N-methyl-D-aspartate Antagonist (Ketamine) Augmentation of Electroconvulsive Treatment for Severe Major Depression
Study Details
Study Description
Brief Summary
Electroconvulsive therapy (ECT), is considered the most effective treatment for severe treatment resistant major depressive disorder (MDD), but it requires about 3 weeks of treatments and can cause considerable acute deficits in memory. It would be a major advance in treatment if ECT could work faster with fewer treatments and result in decrease incidence of memory problems. Ketamine is an excellent candidate for augmentation of ECT because of its acute effects on depression, its short half-life, and its safety profile when given at low doses. Ketamine is given as an infusion and could easily be incorporated into the routine management of patients undergoing ECT, but has never been evaluated prospectively in this context.

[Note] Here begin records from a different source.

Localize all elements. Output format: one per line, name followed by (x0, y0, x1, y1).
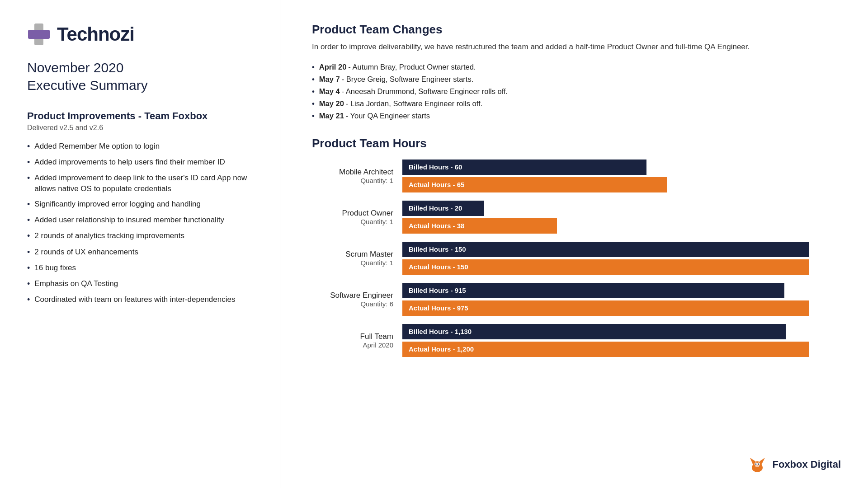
actual-bar-row: Actual Hours - 65 (402, 177, 841, 192)
hours-row: Full Team April 2020 Billed Hours - 1,13… (312, 324, 841, 357)
list-item: Coordinated with team on features with i… (27, 294, 257, 305)
list-item: 2 rounds of UX enhancements (27, 247, 257, 258)
svg-point-8 (755, 464, 757, 465)
logo-plus-icon (27, 23, 51, 46)
hours-role-name: Full Team (312, 332, 393, 341)
hours-row: Mobile Architect Quantity: 1 Billed Hour… (312, 160, 841, 192)
improvements-list: Added Remember Me option to login Added … (27, 141, 257, 310)
section-subtitle: Delivered v2.5 and v2.6 (27, 124, 257, 132)
hours-role-name: Scrum Master (312, 250, 393, 259)
actual-bar-row: Actual Hours - 975 (402, 300, 841, 316)
billed-bar-row: Billed Hours - 1,130 (402, 324, 841, 339)
actual-bar-row: Actual Hours - 38 (402, 218, 841, 234)
actual-bar-row: Actual Hours - 150 (402, 259, 841, 275)
hours-role-name: Product Owner (312, 209, 393, 218)
billed-bar-row: Billed Hours - 150 (402, 242, 841, 257)
hours-section: Product Team Hours Mobile Architect Quan… (312, 136, 841, 357)
actual-bar-row: Actual Hours - 1,200 (402, 342, 841, 357)
foxbox-fox-icon (747, 454, 768, 474)
billed-bar: Billed Hours - 60 (402, 160, 646, 175)
svg-point-9 (758, 464, 760, 465)
hours-role-name: Mobile Architect (312, 168, 393, 177)
billed-bar-row: Billed Hours - 20 (402, 201, 841, 216)
team-change-item: May 20- Lisa Jordan, Software Engineer r… (312, 99, 841, 108)
actual-bar: Actual Hours - 38 (402, 218, 557, 234)
actual-bar: Actual Hours - 1,200 (402, 342, 809, 357)
team-changes-section: Product Team Changes In order to improve… (312, 23, 841, 136)
hours-label: Scrum Master Quantity: 1 (312, 250, 393, 267)
billed-bar-row: Billed Hours - 60 (402, 160, 841, 175)
hours-quantity: Quantity: 6 (312, 300, 393, 308)
list-item: 2 rounds of analytics tracking improveme… (27, 230, 257, 242)
hours-row: Software Engineer Quantity: 6 Billed Hou… (312, 283, 841, 316)
billed-bar: Billed Hours - 915 (402, 283, 784, 298)
actual-bar: Actual Hours - 150 (402, 259, 809, 275)
team-change-item: May 7- Bryce Greig, Software Engineer st… (312, 75, 841, 84)
team-changes-desc: In order to improve deliverability, we h… (312, 41, 841, 53)
list-item: Added Remember Me option to login (27, 141, 257, 152)
billed-bar: Billed Hours - 150 (402, 242, 809, 257)
page-title: November 2020Executive Summary (27, 59, 257, 94)
svg-point-5 (753, 461, 762, 469)
billed-bar: Billed Hours - 1,130 (402, 324, 786, 339)
hours-quantity: Quantity: 1 (312, 218, 393, 225)
foxbox-name: Foxbox Digital (772, 459, 841, 470)
bars-container: Billed Hours - 1,130 Actual Hours - 1,20… (402, 324, 841, 357)
left-panel: Technozi November 2020Executive Summary … (0, 0, 280, 488)
billed-bar-row: Billed Hours - 915 (402, 283, 841, 298)
hours-label: Software Engineer Quantity: 6 (312, 291, 393, 308)
logo-text: Technozi (57, 23, 134, 45)
hours-grid: Mobile Architect Quantity: 1 Billed Hour… (312, 160, 841, 357)
right-panel: Product Team Changes In order to improve… (280, 0, 868, 488)
section-title: Product Improvements - Team Foxbox (27, 110, 257, 122)
hours-quantity: Quantity: 1 (312, 259, 393, 267)
team-change-item: April 20- Autumn Bray, Product Owner sta… (312, 63, 841, 71)
team-change-item: May 21- Your QA Engineer starts (312, 112, 841, 120)
actual-bar: Actual Hours - 65 (402, 177, 667, 192)
hours-label: Product Owner Quantity: 1 (312, 209, 393, 225)
bars-container: Billed Hours - 60 Actual Hours - 65 (402, 160, 841, 192)
list-item: 16 bug fixes (27, 263, 257, 274)
list-item: Added improvement to deep link to the us… (27, 173, 257, 194)
list-item: Significantly improved error logging and… (27, 199, 257, 210)
foxbox-footer: Foxbox Digital (747, 454, 841, 474)
hours-row: Product Owner Quantity: 1 Billed Hours -… (312, 201, 841, 234)
hours-quantity: Quantity: 1 (312, 177, 393, 184)
svg-point-10 (755, 465, 759, 467)
hours-title: Product Team Hours (312, 136, 841, 150)
team-change-item: May 4- Aneesah Drummond, Software Engine… (312, 87, 841, 96)
list-item: Added user relationship to insured membe… (27, 215, 257, 226)
list-item: Added improvements to help users find th… (27, 157, 257, 168)
svg-rect-1 (28, 30, 50, 39)
actual-bar: Actual Hours - 975 (402, 300, 809, 316)
hours-label: Mobile Architect Quantity: 1 (312, 168, 393, 184)
bars-container: Billed Hours - 150 Actual Hours - 150 (402, 242, 841, 275)
bars-container: Billed Hours - 20 Actual Hours - 38 (402, 201, 841, 234)
hours-label: Full Team April 2020 (312, 332, 393, 349)
bars-container: Billed Hours - 915 Actual Hours - 975 (402, 283, 841, 316)
hours-role-name: Software Engineer (312, 291, 393, 300)
list-item: Emphasis on QA Testing (27, 278, 257, 290)
team-changes-list: April 20- Autumn Bray, Product Owner sta… (312, 63, 841, 120)
hours-row: Scrum Master Quantity: 1 Billed Hours - … (312, 242, 841, 275)
team-changes-title: Product Team Changes (312, 23, 841, 37)
billed-bar: Billed Hours - 20 (402, 201, 484, 216)
hours-quantity: April 2020 (312, 341, 393, 349)
logo-area: Technozi (27, 23, 257, 46)
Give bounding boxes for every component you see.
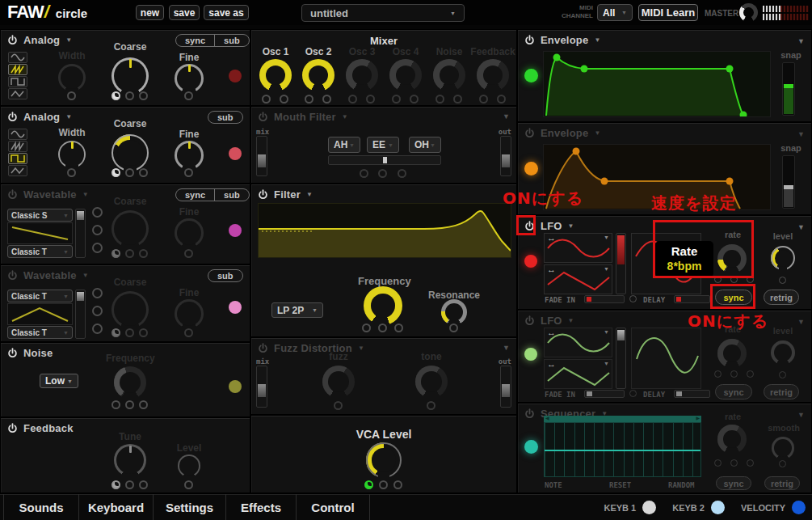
coarse-knob[interactable] bbox=[111, 134, 149, 171]
smooth-knob[interactable] bbox=[772, 437, 794, 459]
wavetable-display[interactable] bbox=[7, 222, 73, 244]
delay-slider[interactable] bbox=[674, 390, 710, 398]
velocity-indicator[interactable] bbox=[792, 501, 806, 514]
expand-chevron-icon[interactable]: ▼ bbox=[503, 344, 510, 352]
preset-select[interactable]: untitled ▼ bbox=[301, 4, 465, 22]
mod-slot[interactable] bbox=[629, 295, 637, 302]
noise-source-indicator[interactable] bbox=[229, 380, 242, 393]
wave-square-button[interactable] bbox=[8, 153, 27, 164]
new-button[interactable]: new bbox=[136, 5, 164, 20]
mod-slot[interactable] bbox=[779, 460, 786, 467]
mod-slot[interactable] bbox=[184, 480, 193, 489]
resonance-knob[interactable] bbox=[441, 299, 467, 325]
sync-button[interactable]: sync bbox=[716, 476, 751, 490]
chevron-down-icon[interactable]: ▼ bbox=[604, 266, 609, 272]
power-icon[interactable] bbox=[7, 189, 18, 200]
width-knob[interactable] bbox=[58, 141, 86, 168]
expand-chevron-icon[interactable]: ▼ bbox=[797, 411, 805, 419]
out-slider[interactable] bbox=[500, 366, 511, 408]
wavetable-a-select[interactable]: Classic S▼ bbox=[7, 209, 73, 222]
mod-slot[interactable] bbox=[334, 401, 343, 410]
mod-slot[interactable] bbox=[184, 91, 193, 100]
chevron-down-icon[interactable]: ▼ bbox=[604, 235, 609, 240]
wavetable-a-select[interactable]: Classic T▼ bbox=[7, 290, 73, 302]
chevron-down-icon[interactable]: ▼ bbox=[604, 361, 609, 366]
mod-slot[interactable] bbox=[139, 480, 148, 489]
fade-in-slider[interactable] bbox=[584, 295, 625, 303]
expand-chevron-icon[interactable]: ▼ bbox=[797, 223, 805, 231]
tab-effects[interactable]: Effects bbox=[226, 494, 297, 520]
lfo1-source-indicator[interactable] bbox=[524, 255, 537, 268]
mod-slot[interactable] bbox=[398, 169, 406, 178]
mixer-feedback-knob[interactable] bbox=[477, 59, 509, 91]
mix-slider[interactable] bbox=[256, 136, 267, 176]
mod-slot[interactable] bbox=[125, 168, 134, 177]
power-icon[interactable] bbox=[258, 189, 268, 200]
mod-slot[interactable] bbox=[67, 91, 76, 100]
coarse-knob[interactable] bbox=[111, 210, 149, 247]
lfo-wave-b-display[interactable]: ↔ ▼ bbox=[544, 359, 612, 389]
mod-slot[interactable] bbox=[125, 480, 134, 489]
mod-slot[interactable] bbox=[427, 401, 435, 410]
wave-triangle-button[interactable] bbox=[8, 165, 27, 176]
osc1-source-indicator[interactable] bbox=[229, 70, 242, 82]
sequencer-scrollbar[interactable]: ◀ ▶ bbox=[544, 416, 701, 422]
fine-knob[interactable] bbox=[175, 141, 204, 170]
mod-slot[interactable] bbox=[393, 480, 402, 489]
sync-sub-toggle[interactable]: sync sub bbox=[175, 188, 250, 201]
mod-slot[interactable] bbox=[360, 169, 368, 178]
sync-toggle[interactable]: sync bbox=[176, 189, 214, 201]
vca-level-knob[interactable] bbox=[366, 442, 402, 478]
mod-slot[interactable] bbox=[305, 95, 313, 104]
mod-slot-active[interactable] bbox=[111, 480, 120, 489]
wave-sine-button[interactable] bbox=[8, 52, 27, 63]
mod-slot[interactable] bbox=[280, 95, 288, 104]
wavetable-b-select[interactable]: Classic T▼ bbox=[7, 326, 73, 339]
mod-slot[interactable] bbox=[449, 323, 458, 332]
mod-slot[interactable] bbox=[392, 95, 401, 104]
wave-square-button[interactable] bbox=[8, 76, 27, 87]
sequencer-source-indicator[interactable] bbox=[524, 440, 538, 454]
mixer-osc4-knob[interactable] bbox=[389, 59, 422, 91]
coarse-knob[interactable] bbox=[111, 57, 149, 95]
tab-control[interactable]: Control bbox=[297, 494, 370, 520]
width-knob[interactable] bbox=[58, 64, 86, 91]
lfo-wave-a-display[interactable]: ↔ ▼ bbox=[544, 328, 612, 357]
mod-slot-active[interactable] bbox=[111, 249, 120, 258]
osc3-source-indicator[interactable] bbox=[229, 224, 242, 237]
lfo-morph-slider[interactable] bbox=[616, 233, 626, 294]
mod-slot[interactable] bbox=[378, 323, 387, 332]
frequency-knob[interactable] bbox=[364, 286, 402, 325]
mod-slot[interactable] bbox=[747, 370, 754, 378]
wavetable-b-select[interactable]: Classic T▼ bbox=[7, 245, 73, 258]
mod-slot[interactable] bbox=[378, 169, 387, 178]
sub-toggle[interactable]: sub bbox=[214, 189, 249, 201]
power-icon[interactable] bbox=[7, 270, 18, 281]
mod-slot-active[interactable] bbox=[111, 328, 120, 337]
mod-slot[interactable] bbox=[92, 288, 103, 298]
tab-sounds[interactable]: Sounds bbox=[3, 494, 79, 520]
mod-slot[interactable] bbox=[379, 480, 388, 489]
mod-slot[interactable] bbox=[67, 168, 76, 177]
mod-slot[interactable] bbox=[453, 95, 462, 104]
envelope-display[interactable] bbox=[543, 51, 771, 117]
mod-slot[interactable] bbox=[92, 323, 103, 334]
mixer-noise-knob[interactable] bbox=[433, 59, 465, 91]
mod-slot-active[interactable] bbox=[111, 168, 120, 177]
wave-saw-button[interactable] bbox=[8, 64, 27, 75]
lfo-wave-a-display[interactable]: ↔ ▼ bbox=[544, 233, 612, 263]
arrow-left-icon[interactable]: ◀ bbox=[545, 415, 549, 421]
mixer-osc2-knob[interactable] bbox=[302, 59, 334, 91]
noise-mode-select[interactable]: Low▼ bbox=[40, 374, 78, 388]
power-icon[interactable] bbox=[258, 343, 268, 353]
mod-slot[interactable] bbox=[410, 95, 419, 104]
mod-slot[interactable] bbox=[125, 91, 134, 100]
power-icon[interactable] bbox=[258, 112, 268, 122]
mod-slot[interactable] bbox=[479, 95, 488, 104]
expand-chevron-icon[interactable]: ▼ bbox=[797, 130, 805, 138]
fine-knob[interactable] bbox=[175, 299, 204, 328]
osc4-source-indicator[interactable] bbox=[229, 301, 242, 314]
save-button[interactable]: save bbox=[169, 5, 200, 20]
mod-slot[interactable] bbox=[779, 277, 786, 284]
lfo-wave-b-display[interactable]: ↔ ▼ bbox=[544, 264, 612, 294]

The investigators propose to assess the efficacy, feasibility, tolerability and safety of N-methyl-D-aspartate antagonist augmentation of ECT using ketamine.
Condition or Disease | Intervention/Treatment | Phase |
---|---|---|
|
Phase 4 |
Detailed Description
Aim #1: To assess the efficacy of ketamine augmentation in reducing time to remission of a major depressive episode (MDE).
Aim #2: To assess the efficacy of ketamine augmentation on ECT-related cognitive side effects.
Aim #3: To assess the feasibility, safety, and tolerability of ketamine augmentation of ECT.
Exploratory aim #4: We propose to assess the patterns of functional connectivity before, during and after ECT using standard clinical EEG to better characterize the effect of ECT and to correlate clinical effects with changes in EEG measurements.
Thirty (30) participants will be recruited over 24 months. Participants will be males and females, ages 18-60, with severe MDD (baseline score HAM_D-28 >= 20) deemed appropriate for ECT treatment by their treating physician, agreeing to receive ECT treatment as part of their clinical care, and able to provide informed consent.
Exclusion criteria are any other DSM-IV primary diagnoses including major depressive disorder with psychotic features, bipolar disorder, schizoaffective disorder, schizophrenia, dementia, any history of psychosis, substance use disorder (abuse or dependence with active use within the last 6 months), and any lifetime history of ketamine abuse or dependence, organic mental disorders, seizure disorder or chronic antiepileptic medications, severe or unstable medical illness, pregnancy.
Study procedures: eligible patients will be randomized to a double-blind administration of ketamine (0.5 mg/kg) or saline before the first three ECT treatments. Right Unilateral ECT (RUL-ECT) will be administered at 6 times the seizure threshold, using the d'Elia placement of the electrodes. Electroconvulsive therapy will be given 3 times per week, as per standard of care at MGH. Depression severity will be assessed weekly with the HAM-D 28 (the main outcome measure), administered by a clinician blinded to randomization.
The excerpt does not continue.